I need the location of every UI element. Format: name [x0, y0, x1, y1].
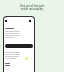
staticText: Set and forget — [0, 3, 64, 8]
staticText: with autopay — [0, 6, 64, 11]
button[interactable]: Close — [28, 19, 31, 22]
button[interactable]: Back — [4, 19, 7, 22]
button[interactable] — [5, 44, 33, 48]
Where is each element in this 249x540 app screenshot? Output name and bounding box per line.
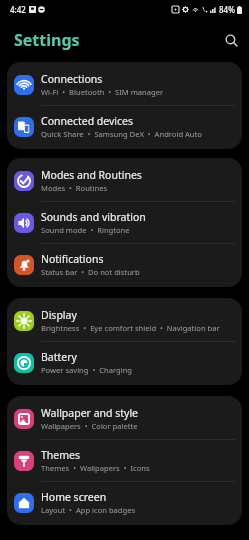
- button[interactable]: Battery: [7, 342, 242, 383]
- staticText: 84%: [219, 4, 235, 15]
- staticText: Sounds and vibration: [41, 210, 146, 224]
- staticText: Layout • App icon badges: [41, 505, 136, 515]
- staticText: Quick Share • Samsung DeX • Android Auto: [41, 129, 202, 139]
- staticText: Sound mode • Ringtone: [41, 225, 130, 235]
- button[interactable]: Themes: [7, 440, 242, 481]
- staticText: Brightness • Eye comfort shield • Naviga…: [41, 323, 220, 333]
- staticText: Modes and Routines: [41, 168, 142, 182]
- staticText: 4:42: [10, 4, 26, 15]
- staticText: Power saving • Charging: [41, 365, 133, 375]
- staticText: Notifications: [41, 252, 104, 266]
- staticText: Status bar • Do not disturb: [41, 267, 140, 277]
- staticText: Wallpapers • Color palette: [41, 421, 138, 431]
- button[interactable]: Connections: [7, 64, 242, 105]
- staticText: Themes • Wallpapers • Icons: [41, 463, 150, 473]
- button[interactable]: Search: [219, 28, 243, 52]
- staticText: Connections: [41, 72, 103, 86]
- button[interactable]: Modes and Routines: [7, 160, 242, 201]
- button[interactable]: Sounds and vibration: [7, 202, 242, 243]
- staticText: Modes • Routines: [41, 183, 108, 193]
- button[interactable]: Display: [7, 300, 242, 341]
- staticText: Wi-Fi • Bluetooth • SIM manager: [41, 87, 164, 97]
- staticText: Home screen: [41, 490, 107, 504]
- button[interactable]: Notifications: [7, 244, 242, 285]
- staticText: Themes: [41, 448, 81, 462]
- staticText: Display: [41, 308, 77, 322]
- staticText: Wallpaper and style: [41, 406, 139, 420]
- staticText: Connected devices: [41, 114, 134, 128]
- button[interactable]: Home screen: [7, 482, 242, 523]
- staticText: Battery: [41, 350, 77, 364]
- button[interactable]: Wallpaper and style: [7, 398, 242, 439]
- staticText: Settings: [14, 29, 80, 51]
- button[interactable]: Connected devices: [7, 106, 242, 147]
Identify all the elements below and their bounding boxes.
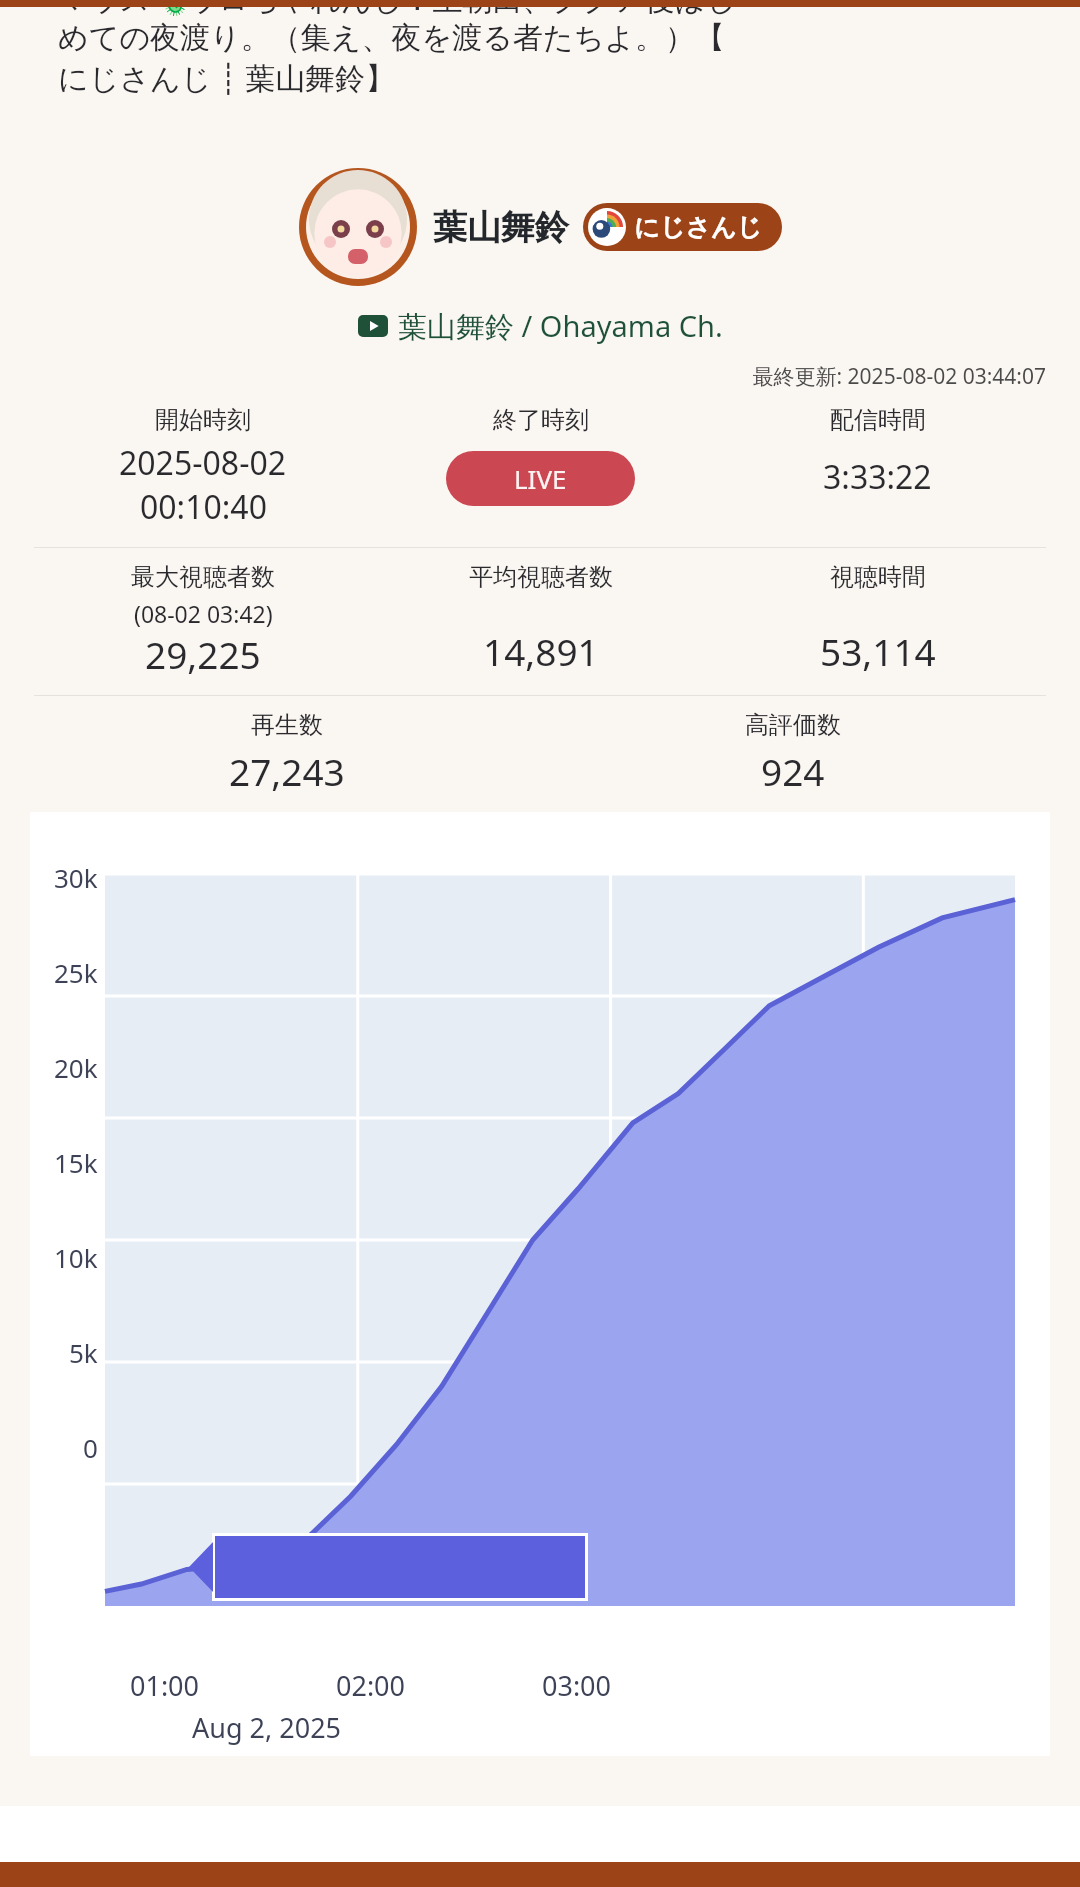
staticText: 00:10:40: [140, 485, 267, 529]
button[interactable]: LIVE: [446, 451, 635, 506]
staticText: 01:00: [130, 1667, 200, 1704]
staticText: 30k: [54, 860, 98, 895]
staticText: 2025-08-02: [119, 441, 287, 485]
staticText: 27,243: [229, 746, 345, 796]
button[interactable]: 視聴時間: [709, 562, 1046, 676]
staticText: にじさんじ ┊ 葉山舞鈴】: [58, 57, 396, 98]
staticText: 0: [83, 1430, 98, 1465]
staticText: 配信時間: [830, 405, 926, 435]
button[interactable]: YouTube: [0, 306, 1080, 346]
button[interactable]: 高評価数: [540, 710, 1046, 796]
staticText: マウス🦠ウロちゃれんじ：王朝田、ククア後はじ: [58, 7, 736, 19]
staticText: 開始時刻: [155, 405, 251, 435]
staticText: 葉山舞鈴: [433, 206, 569, 249]
other: Channel avatar: [299, 168, 417, 286]
button[interactable]: 30k: [30, 812, 1050, 1756]
staticText: LIVE: [514, 461, 567, 496]
button[interactable]: にじさんじ: [583, 203, 782, 251]
staticText: 10k: [54, 1240, 98, 1275]
staticText: 3:33:22: [823, 455, 932, 499]
button[interactable]: 開始時刻: [34, 405, 372, 529]
button[interactable]: 平均視聴者数: [372, 562, 709, 676]
staticText: 平均視聴者数: [469, 562, 613, 592]
staticText: 02:00: [336, 1667, 406, 1704]
button[interactable]: 最大視聴者数: [34, 562, 372, 679]
button[interactable]: 再生数: [34, 710, 540, 796]
staticText: 29,225: [145, 629, 261, 679]
button[interactable]: 配信時間: [709, 405, 1046, 499]
staticText: (08-02 03:42): [134, 598, 273, 629]
staticText: 再生数: [251, 710, 323, 740]
button[interactable]: Channel avatar: [0, 168, 1080, 286]
staticText: 03:00: [542, 1667, 612, 1704]
staticText: 高評価数: [745, 710, 841, 740]
staticText: 最大視聴者数: [131, 562, 275, 592]
staticText: 葉山舞鈴 / Ohayama Ch.: [398, 306, 723, 346]
button[interactable]: 終了時刻: [372, 405, 709, 506]
other: YouTube: [358, 315, 388, 337]
staticText: 終了時刻: [493, 405, 589, 435]
staticText: 15k: [54, 1145, 98, 1180]
staticText: 53,114: [820, 626, 936, 676]
staticText: 14,891: [483, 626, 599, 676]
staticText: 20k: [54, 1050, 98, 1085]
staticText: 924: [761, 746, 825, 796]
staticText: めての夜渡り。（集え、夜を渡る者たちよ。）【: [58, 19, 726, 57]
staticText: 25k: [54, 955, 98, 990]
staticText: 最終更新: 2025-08-02 03:44:07: [0, 362, 1046, 391]
staticText: にじさんじ: [634, 212, 762, 243]
staticText: 視聴時間: [830, 562, 926, 592]
staticText: Aug 2, 2025: [192, 1709, 342, 1746]
staticText: 5k: [69, 1335, 98, 1370]
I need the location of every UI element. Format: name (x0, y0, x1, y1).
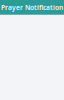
staticText: Prayer Notification (1, 3, 63, 12)
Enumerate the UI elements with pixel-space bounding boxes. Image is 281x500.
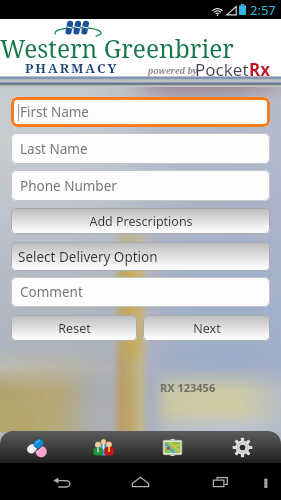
button[interactable]: Phone Number: [11, 170, 270, 201]
staticText: Pocket: [195, 58, 249, 81]
staticText: Last Name: [20, 140, 88, 158]
button[interactable]: Prescriptions: [5, 431, 69, 463]
button[interactable]: Add Prescriptions: [11, 208, 270, 234]
button[interactable]: Next: [143, 315, 270, 341]
staticText: Western Greenbrier: [0, 32, 234, 65]
staticText: powered by: [148, 65, 198, 77]
button[interactable]: Store locations: [140, 431, 204, 463]
button[interactable]: Reset: [11, 315, 137, 341]
button[interactable]: Recent apps: [196, 463, 244, 500]
button[interactable]: Family members: [71, 431, 135, 463]
staticText: 2:57: [250, 1, 276, 19]
button[interactable]: Back: [38, 463, 86, 500]
button[interactable]: First Name: [11, 97, 270, 127]
button[interactable]: Settings: [210, 431, 274, 463]
staticText: First Name: [20, 103, 89, 121]
button[interactable]: Home: [116, 463, 164, 500]
staticText: RX 123456: [160, 380, 216, 395]
button[interactable]: Select Delivery Option: [11, 242, 270, 271]
button[interactable]: More options: [242, 463, 281, 500]
staticText: Comment: [20, 283, 83, 301]
button[interactable]: Comment: [11, 277, 270, 307]
staticText: Add Prescriptions: [89, 213, 193, 230]
staticText: PHARMACY: [25, 59, 119, 77]
button[interactable]: Last Name: [11, 133, 270, 164]
staticText: Select Delivery Option: [18, 248, 158, 266]
staticText: Rx: [249, 58, 270, 81]
staticText: Next: [193, 320, 221, 337]
staticText: Reset: [58, 320, 91, 337]
staticText: Phone Number: [20, 177, 117, 195]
---
_PROBLEM STATEMENT_
Which lines hold the word "Back"? Copy each of them from the records.

_RESULT OF THIS TASK_
button[interactable]: Back — [4, 19, 7, 22]
button[interactable]: Back: [38, 463, 86, 500]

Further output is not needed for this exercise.